Aslında sanayi devrimiyle birlikte kadının çalışma hayatına katılması bunu tetikleyen en önemli neden bana göre. Çünkü kadının çalışma hayatına girmesi toplumların yaşam tarzınızı değiştiriyor. Çalışan kadın eve geldiği zaman her konuda daha kolay, daha pratik çözümler bulmak istiyor. Bir anlamda buna mecbur hissediyor kendini. Çocuk kreşe gidecek, anne işten eve geldiği zaman evi toplayacak, yemek yapacak, kreşten gelen çocuğa bakacak.
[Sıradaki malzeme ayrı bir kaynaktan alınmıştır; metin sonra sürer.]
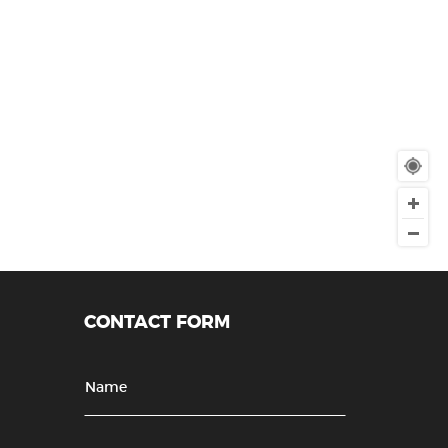
CONTACT FORM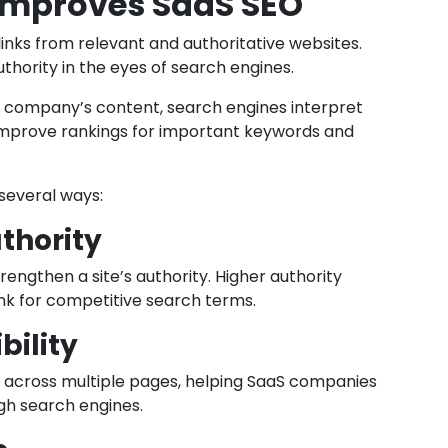
 Improves SaaS SEO
 links from relevant and authoritative websites.
uthority in the eyes of search engines.
S company’s content, search engines interpret
 improve rankings for important keywords and
 several ways:
thority
rengthen a site’s authority. Higher authority
ank for competitive search terms.
bility
s across multiple pages, helping SaaS companies
gh search engines.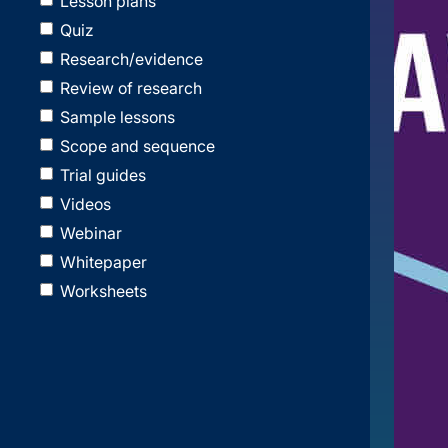
Lesson plans
Quiz
Research/evidence
Review of research
Sample lessons
Scope and sequence
Trial guides
Videos
Webinar
Whitepaper
Worksheets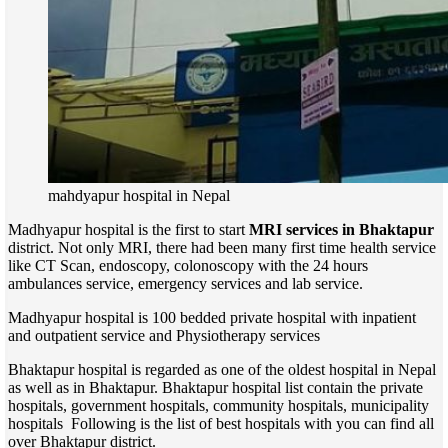
mahdyapur hospital in Nepal
Madhyapur hospital is the first to start
MRI services in Bhaktapur
district. Not only MRI, there had been many first time health service
like CT Scan, endoscopy, colonoscopy with the 24 hours
ambulances service, emergency services and lab service.
Madhyapur hospital is 100 bedded private hospital with inpatient
and outpatient service and Physiotherapy services
Bhaktapur hospital is regarded as one of the oldest hospital in Nepal
as well as in Bhaktapur. Bhaktapur hospital list contain the private
hospitals, government hospitals, community hospitals, municipality
hospitals Following is the list of best hospitals with you can find all
over Bhaktapur district.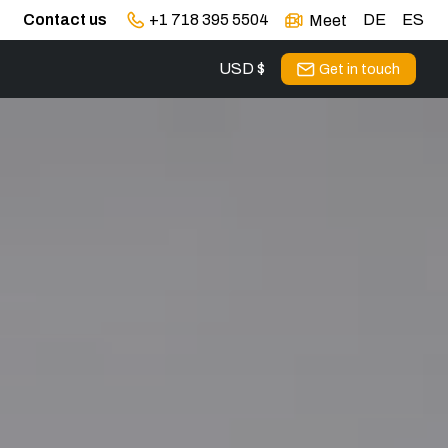
Contact us
+1 718 395 5504
DE
ES
Meet
USD $
Get in touch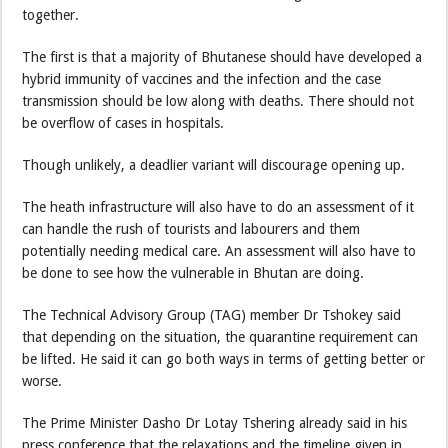
together.
The first is that a majority of Bhutanese should have developed a
hybrid immunity of vaccines and the infection and the case
transmission should be low along with deaths. There should not
be overflow of cases in hospitals.
Though unlikely, a deadlier variant will discourage opening up.
The heath infrastructure will also have to do an assessment of it
can handle the rush of tourists and labourers and them
potentially needing medical care. An assessment will also have to
be done to see how the vulnerable in Bhutan are doing.
The Technical Advisory Group (TAG) member Dr Tshokey said
that depending on the situation, the quarantine requirement can
be lifted. He said it can go both ways in terms of getting better or
worse.
The Prime Minister Dasho Dr Lotay Tshering already said in his
press conference that the relaxations and the timeline given in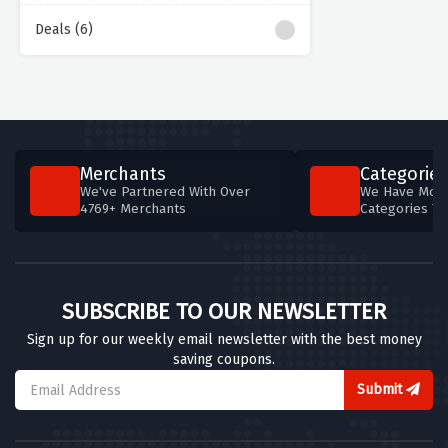
Deals (6)
Merchants
Categories
We've Partnered With Over
We Have More
4769+ Merchants
Categories T
SUBSCRIBE TO OUR NEWSLETTER
Sign up for our weekly email newsletter with the best money
saving coupons.
Submit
Bunları haliyle en kolay şekliyle yapmak istiyor. Hazır gıdalar, hazır mamalar vs. yardımına yetişiyor kadının. Tabii her şeyin bir bedeli var. İlk önce fark etmiyorsunuz bunların sonuçlarını. Beş sene, on sene geçtikten sonra ortaya çıkıyor. Toplumda ise çok daha uzun süre sonra ortaya çıkıyor.
-Fast food beslenmenin bir sonucu da diyebiliriz buna.
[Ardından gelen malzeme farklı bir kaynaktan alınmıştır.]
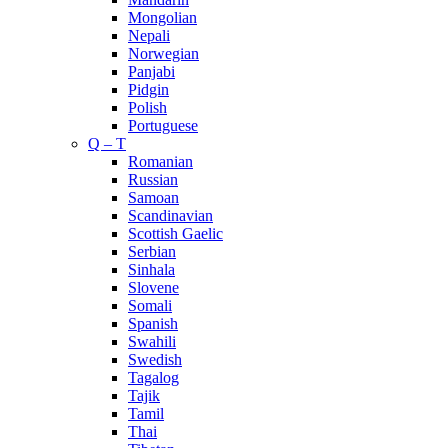
Mongolian
Nepali
Norwegian
Panjabi
Pidgin
Polish
Portuguese
Q – T
Romanian
Russian
Samoan
Scandinavian
Scottish Gaelic
Serbian
Sinhala
Slovene
Somali
Spanish
Swahili
Swedish
Tagalog
Tajik
Tamil
Thai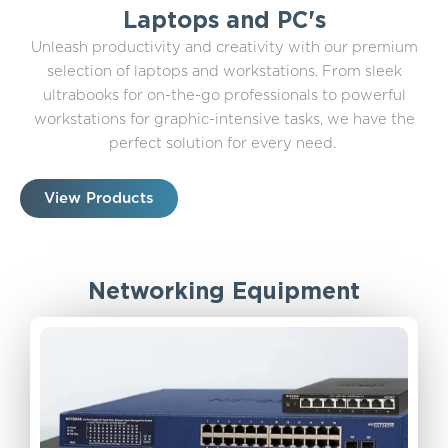
Laptops and PC's
Unleash productivity and creativity with our premium
selection of laptops and workstations. From sleek
ultrabooks for on-the-go professionals to powerful
workstations for graphic-intensive tasks, we have the
perfect solution for every need.
View Products
Networking Equipment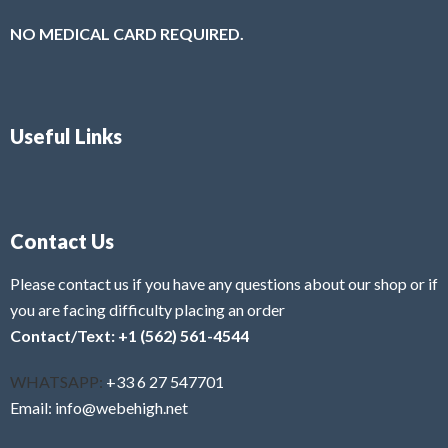
NO MEDICAL CARD REQUIRED.
Useful Links
Contact Us
Please contact us if you have any questions about our shop or if
you are facing difficulty placing an order
Contact/Text: +1 (562) 561-4544
WHATSAPP:
+33 6 27 547701
Email: info@webehigh.net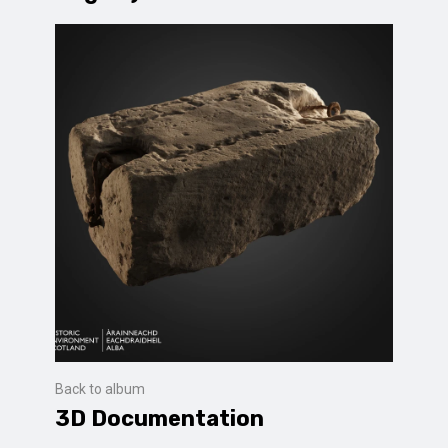
Back to album
3D Documentation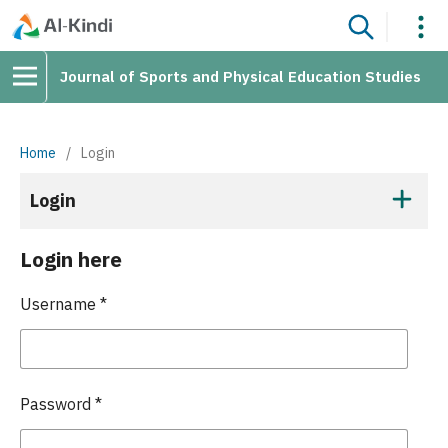
Journal of Sports and Physical Education Studies
Home
/
Login
Login
Login here
Username
*
Password
*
-Bir hocamız “Koka-kolonizasyon diyor buna. Kolalı içeceklerin dünyada bu kadar yaygın olmasını, bir anlamda bu tür yaşam tarzının bütün dünyayı istilası olarak söylüyor bunu. Düşünün bir kere bir hamburger ve kola içtiğiniz zaman yaklaşık 800 kalori alıyorsunuz. Bu eğer büyük boy olursa 1000 kalori oluyor. Çocuğun günlük kalorisi ortalama 2000 kaloridir. Hadi 2300 kalori diyelim. Bunun yarısını bir seferde aldığı zaman kilo almaya başlıyor. Ben uzun seneler Anadolu’da çalıştım.1983’te tıp fakültesinden mezun oldum. Sonra mecburi hizmete gittik. O yıllarda fast-food restoranları Türkiye’ye yeni yeni geliyordu. Bizim çocukluğumuzda yoktu fast food yemek restoranları. Nevşehir’de mecburi hizmet yaptım, Kayseri’de ihtisas yaptım, Sarıkamış’ta askerlik yaptım. 9 – 10 sene sonra İstanbul’a döndük. Baktık her tarafta fast food restoranlar açılmış. Bizim oğlanlarda 3 yaşında falandı. Hadi gidelim dedik, çocuk menüleri var, oyuncaklı falan, çocukların ilgisini çekiyor. Satış taktikleri mükemmel yani. Ben de bir bigburger aldım. Yedim ama doymadım. İkinciyi aldım, gene doymadım. Üçüncüyü alacağım ama hazımsızlık olacak diye almadım. Aslında ikincide bile hazımsızlık yaptı bende ama açlığım yatışmadı. Sebebini seneler sonra öğrendim. Bunların ekmeği, irmik gibi çok ince undan yapılıyormuş. Isırdığınız zaman ağzınızdaki tükürükle karşılaştığında ve bir de gazlı bir içecek ya da ayran veya meyve suyu ile karıştığında hemen eriyor ekmek, sizde çiğnemeden yutuyorsunuz. Çiğnemediğiniz için de doymuyorsunuz. İnsanın doyuma ulaşması için çiğnemesi lazım. Yemek süresinin 20 dakikayı geçmesi lazım ki, beyin doyduğunu hissetsin. Sonuçta doymadığınız için siz ikinciyi, üçüncüyü yiyorsunuz; sonuçta da restoranlar para kazanıyor, siz de obez oluyorsunuz.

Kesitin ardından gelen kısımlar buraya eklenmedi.